- **The input**:
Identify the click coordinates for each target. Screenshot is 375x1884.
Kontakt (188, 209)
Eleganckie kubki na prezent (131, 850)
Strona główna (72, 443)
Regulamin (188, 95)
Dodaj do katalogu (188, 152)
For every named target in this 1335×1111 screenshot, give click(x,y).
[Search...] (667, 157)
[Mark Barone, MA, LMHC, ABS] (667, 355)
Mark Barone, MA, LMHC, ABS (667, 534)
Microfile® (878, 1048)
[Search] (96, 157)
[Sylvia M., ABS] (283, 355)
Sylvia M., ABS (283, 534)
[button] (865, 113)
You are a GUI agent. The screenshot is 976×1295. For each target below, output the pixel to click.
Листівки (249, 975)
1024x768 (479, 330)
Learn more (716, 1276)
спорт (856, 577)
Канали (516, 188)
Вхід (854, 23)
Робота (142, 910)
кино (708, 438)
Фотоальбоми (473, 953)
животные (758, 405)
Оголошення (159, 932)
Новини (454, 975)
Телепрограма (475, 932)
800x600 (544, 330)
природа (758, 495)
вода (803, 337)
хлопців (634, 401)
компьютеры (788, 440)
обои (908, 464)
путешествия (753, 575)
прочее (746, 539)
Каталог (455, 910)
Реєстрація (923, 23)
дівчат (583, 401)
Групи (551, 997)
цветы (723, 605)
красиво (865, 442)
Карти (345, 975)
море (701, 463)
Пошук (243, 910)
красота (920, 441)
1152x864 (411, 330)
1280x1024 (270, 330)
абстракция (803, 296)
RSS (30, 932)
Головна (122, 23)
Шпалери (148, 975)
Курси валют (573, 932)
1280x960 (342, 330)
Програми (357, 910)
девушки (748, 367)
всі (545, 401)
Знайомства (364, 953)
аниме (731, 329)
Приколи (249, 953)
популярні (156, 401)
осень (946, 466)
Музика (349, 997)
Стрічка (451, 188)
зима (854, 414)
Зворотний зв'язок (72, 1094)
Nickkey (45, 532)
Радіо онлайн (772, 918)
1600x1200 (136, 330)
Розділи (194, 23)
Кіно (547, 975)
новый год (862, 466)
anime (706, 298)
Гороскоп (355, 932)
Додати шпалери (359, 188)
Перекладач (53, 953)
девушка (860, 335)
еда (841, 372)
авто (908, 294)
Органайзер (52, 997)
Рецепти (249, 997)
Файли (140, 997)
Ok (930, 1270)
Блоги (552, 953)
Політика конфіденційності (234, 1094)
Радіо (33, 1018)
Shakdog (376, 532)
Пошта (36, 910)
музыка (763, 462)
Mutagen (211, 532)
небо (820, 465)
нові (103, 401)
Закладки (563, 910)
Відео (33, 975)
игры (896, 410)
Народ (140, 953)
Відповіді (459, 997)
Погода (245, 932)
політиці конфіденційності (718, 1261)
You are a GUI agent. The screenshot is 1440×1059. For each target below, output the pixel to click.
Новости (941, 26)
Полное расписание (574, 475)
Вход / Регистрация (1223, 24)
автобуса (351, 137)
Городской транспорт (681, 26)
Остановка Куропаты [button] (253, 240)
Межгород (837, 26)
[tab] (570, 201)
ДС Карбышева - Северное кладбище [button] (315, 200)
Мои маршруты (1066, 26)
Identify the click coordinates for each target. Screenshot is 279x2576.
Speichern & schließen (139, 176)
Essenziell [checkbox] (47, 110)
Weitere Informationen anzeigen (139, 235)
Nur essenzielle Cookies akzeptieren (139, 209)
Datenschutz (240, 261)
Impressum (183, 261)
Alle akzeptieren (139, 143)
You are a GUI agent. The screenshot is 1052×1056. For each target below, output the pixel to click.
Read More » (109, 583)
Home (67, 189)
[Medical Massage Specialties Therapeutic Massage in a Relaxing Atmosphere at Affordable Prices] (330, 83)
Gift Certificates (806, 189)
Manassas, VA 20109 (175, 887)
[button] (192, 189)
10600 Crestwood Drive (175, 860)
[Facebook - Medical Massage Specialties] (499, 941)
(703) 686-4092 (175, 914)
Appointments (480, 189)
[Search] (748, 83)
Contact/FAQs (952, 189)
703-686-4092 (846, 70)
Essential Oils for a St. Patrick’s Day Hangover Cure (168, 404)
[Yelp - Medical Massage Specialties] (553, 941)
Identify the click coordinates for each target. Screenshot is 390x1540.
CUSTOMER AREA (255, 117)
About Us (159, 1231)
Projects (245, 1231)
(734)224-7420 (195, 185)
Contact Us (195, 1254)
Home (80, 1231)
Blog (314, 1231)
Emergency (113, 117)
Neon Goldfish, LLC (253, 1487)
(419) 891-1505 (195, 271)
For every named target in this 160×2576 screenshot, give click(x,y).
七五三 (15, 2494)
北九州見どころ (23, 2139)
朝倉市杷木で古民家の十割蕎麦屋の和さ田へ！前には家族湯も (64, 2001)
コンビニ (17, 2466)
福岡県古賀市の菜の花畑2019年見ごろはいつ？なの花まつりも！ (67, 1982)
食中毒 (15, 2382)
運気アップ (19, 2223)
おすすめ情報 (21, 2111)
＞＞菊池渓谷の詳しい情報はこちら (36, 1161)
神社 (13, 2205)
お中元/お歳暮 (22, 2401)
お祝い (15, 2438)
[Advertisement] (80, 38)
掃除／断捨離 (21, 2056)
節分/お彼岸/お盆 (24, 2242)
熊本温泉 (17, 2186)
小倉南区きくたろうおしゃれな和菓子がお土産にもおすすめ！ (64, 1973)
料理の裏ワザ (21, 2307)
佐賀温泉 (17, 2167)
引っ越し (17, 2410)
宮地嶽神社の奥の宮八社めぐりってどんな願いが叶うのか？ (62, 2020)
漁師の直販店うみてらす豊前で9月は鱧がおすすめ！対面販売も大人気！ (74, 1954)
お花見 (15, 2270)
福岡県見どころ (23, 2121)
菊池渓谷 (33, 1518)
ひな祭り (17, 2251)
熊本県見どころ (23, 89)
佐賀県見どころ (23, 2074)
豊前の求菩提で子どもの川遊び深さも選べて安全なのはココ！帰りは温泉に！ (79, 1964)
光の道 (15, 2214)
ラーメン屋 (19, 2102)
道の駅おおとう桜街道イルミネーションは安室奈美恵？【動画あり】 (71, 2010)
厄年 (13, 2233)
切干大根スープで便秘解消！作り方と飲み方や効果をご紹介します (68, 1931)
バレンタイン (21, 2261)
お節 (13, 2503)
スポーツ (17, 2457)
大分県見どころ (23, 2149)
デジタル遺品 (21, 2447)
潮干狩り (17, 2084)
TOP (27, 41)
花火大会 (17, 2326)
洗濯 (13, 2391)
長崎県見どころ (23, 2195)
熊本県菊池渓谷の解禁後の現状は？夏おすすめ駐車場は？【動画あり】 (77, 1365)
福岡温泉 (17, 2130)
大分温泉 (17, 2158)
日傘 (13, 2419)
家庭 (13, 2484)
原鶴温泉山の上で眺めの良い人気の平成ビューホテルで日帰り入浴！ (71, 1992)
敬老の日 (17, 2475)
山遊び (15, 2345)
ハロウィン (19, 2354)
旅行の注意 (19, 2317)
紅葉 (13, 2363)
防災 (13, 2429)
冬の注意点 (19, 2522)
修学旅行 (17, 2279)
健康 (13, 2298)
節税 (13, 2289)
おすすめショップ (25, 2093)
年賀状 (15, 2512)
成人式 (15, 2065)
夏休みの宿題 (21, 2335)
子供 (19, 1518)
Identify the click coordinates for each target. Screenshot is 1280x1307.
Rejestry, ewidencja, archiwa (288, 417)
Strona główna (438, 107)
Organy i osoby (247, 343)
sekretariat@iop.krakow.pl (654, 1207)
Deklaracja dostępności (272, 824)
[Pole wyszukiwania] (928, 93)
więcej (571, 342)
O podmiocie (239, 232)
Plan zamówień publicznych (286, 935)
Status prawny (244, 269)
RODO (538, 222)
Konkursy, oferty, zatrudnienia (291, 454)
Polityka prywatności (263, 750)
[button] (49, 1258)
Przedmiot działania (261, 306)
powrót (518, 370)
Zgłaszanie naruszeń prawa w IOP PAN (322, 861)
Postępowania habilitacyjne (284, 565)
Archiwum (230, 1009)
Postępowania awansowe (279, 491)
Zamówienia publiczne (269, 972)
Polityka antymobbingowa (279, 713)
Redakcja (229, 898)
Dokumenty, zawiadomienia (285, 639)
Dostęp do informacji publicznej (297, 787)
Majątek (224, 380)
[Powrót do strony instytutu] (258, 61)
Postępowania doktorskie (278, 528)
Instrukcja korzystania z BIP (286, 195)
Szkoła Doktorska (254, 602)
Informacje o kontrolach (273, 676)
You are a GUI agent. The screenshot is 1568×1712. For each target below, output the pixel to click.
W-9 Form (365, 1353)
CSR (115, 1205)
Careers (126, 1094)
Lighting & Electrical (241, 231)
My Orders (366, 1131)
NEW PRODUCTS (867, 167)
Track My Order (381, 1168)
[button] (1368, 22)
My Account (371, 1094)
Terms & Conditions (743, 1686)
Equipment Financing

- **Work instructions**:
Only the lines above that include the word "конфіденційності" belong in the answer; copy each one.

- **Answer section**:
Політика конфіденційності (234, 1094)
політиці конфіденційності (718, 1261)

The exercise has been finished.